Harvard’s 134-page report, which contains two appendices, is worthy of an academic institution, as Harvard’s 134-page report, as stated in an email by University President Lawrence S. Bakou announcing the initiative to students and faculty, is detailed and detailed. Is “shocking”.
The enslaved people are said to have been an “essential” part of the early colleges. They lived in the presidential residence on the campus of Cambridge, Massachusetts, and were part of an almost invisible structure of everyday life.
“The enslaved men and women served the president and professor of Harvard University, feeding and caring for Harvard students,” the report said.
The image of New England is associated with the abolitionist movement in popular culture, but reports show that wealthy plantation owners and Harvard were interdependent.
“In the 19th century, universities and their donors benefited from widespread financial ties to slavery,” the report said. “These beneficial economic relationships included, among other things, the benefits of donors who accumulated wealth through the slave trade, from the labor of enslaved people on the Caribbean islands and plantations in the southern United States. From the northern textile manufacturing industry, fed cotton raised by slaves detained in bondage. “
Next, according to the report, the university benefited from financing and investment in cotton production for Caribbean sugar planters, rum distilleries, plantation suppliers.
Early attempts at integration encountered severe resistance from Harvard leaders who praised the school for the white upper crust, including a wealthy white son in the South, the report said.
“In 1850, Harvard Medical School accepted three black students, but after opposition from a group of white students and alumni, the school’s dean, Oliver Wendell Holmes Sr., expelled them.” I am.
Teachers played a role in justifying racial segregation and spreading false theories about racial differences used to support the eradication of the “undesirable” population in Nazi Germany.
“In the 19th century, Harvard began collecting human anatomical specimens, including the bodies of enslaved people, which were so-called races at Harvard and other universities by the hands of prominent university scientific authorities. It will be central to the promotion of science. American institutions, “said the report.
The bitter fruit of those racial scientists continues to be part of Harvard’s living heritage and is still in conflict.
A 19th-century naturalist and professor at Harvard University, Louis Agassiz asked for daguerreotype portraits of enslaved people to prove their inferiority complex.

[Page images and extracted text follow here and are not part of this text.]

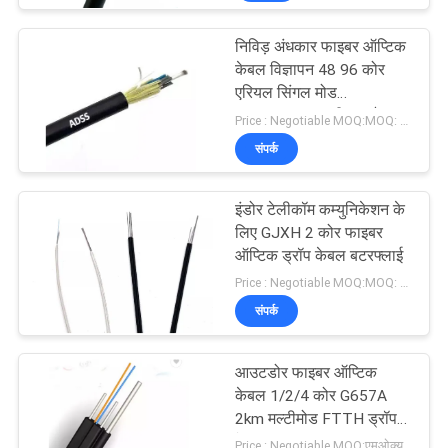
निविड़ अंधकार फाइबर ऑप्टिक
केबल विज्ञापन 48 96 कोर
एरियल सिंगल मोड
100/200/300 मीटर स्पैन
Price : Negotiable MOQ:MOQ: 1000 मीटर
संपर्क
इंडोर टेलीकॉम कम्युनिकेशन के
लिए GJXH 2 कोर फाइबर
ऑप्टिक ड्रॉप केबल बटरफ्लाई
Price : Negotiable MOQ:MOQ: 1000 मीटर
संपर्क
आउटडोर फाइबर ऑप्टिक
केबल 1/2/4 कोर G657A
2km मल्टीमोड FTTH ड्रॉप
केबल GJYXCH
Price : Negotiable MOQ:एमओक्यू: 1000 मीटर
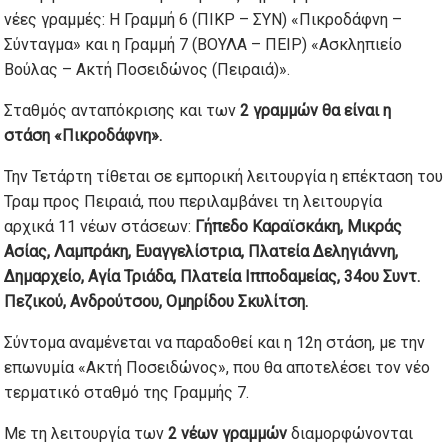
νέες γραμμές: Η Γραμμή 6 (ΠΙΚΡ – ΣΥΝ) «Πικροδάφνη –
Σύνταγμα» και η Γραμμή 7 (ΒΟΥΛΑ – ΠΕΙΡ) «Ασκληπιείο
Βούλας – Ακτή Ποσειδώνος (Πειραιά)».
Σταθμός ανταπόκρισης και των
2 γραμμών θα είναι η
στάση «Πικροδάφνη».
Την Τετάρτη τίθεται σε εμπορική λειτουργία η επέκταση του
Τραμ προς Πειραιά, που περιλαμβάνει τη λειτουργία
αρχικά 11 νέων στάσεων:
Γήπεδο Καραϊσκάκη, Μικράς
Ασίας, Λαμπράκη, Ευαγγελίστρια, Πλατεία Δεληγιάννη,
Δημαρχείο, Αγία Τριάδα, Πλατεία Ιπποδαμείας, 34ου Συντ.
Πεζικού, Ανδρούτσου, Ομηρίδου Σκυλίτση.
Σύντομα αναμένεται να παραδοθεί και η 12η στάση, με την
επωνυμία «Ακτή Ποσειδώνος», που θα αποτελέσει τον νέο
τερματικό σταθμό της Γραμμής 7.
Με τη λειτουργία των
2 νέων γραμμών
διαμορφώνονται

The report does not say that Tamara Lanier, a woman who traced her ancestors to one of those people called Lenti, challenged the ownership of Harvard’s portrait. Her theft should be ruined and handed over to her.
Until the 1960s, the report stated that the legacy of slavery lived in a shortage of black students enrolled in Harvard.
“During the 50 years from 1890 to 1940, about 160 blacks attended Harvard University, with an average of about 3 per year and 30 in 10 years,” the report said. “In 1960, of the 1,212 freshmen at Harvard University, about nine black men were counted, which has shown significant improvements over the last few decades.”
In the 2025 class, 18% of the 1,968 enrolled students were identified as African-American or Black.
Dr. Beckart, a professor of history at Harvard University, who attended the committee that produced the report, said it was very meaningful to study racism at his institution.
“Today we can’t move forward on many of the issues that divide the country,” he said.
Kitty Bennett Contributed to the research.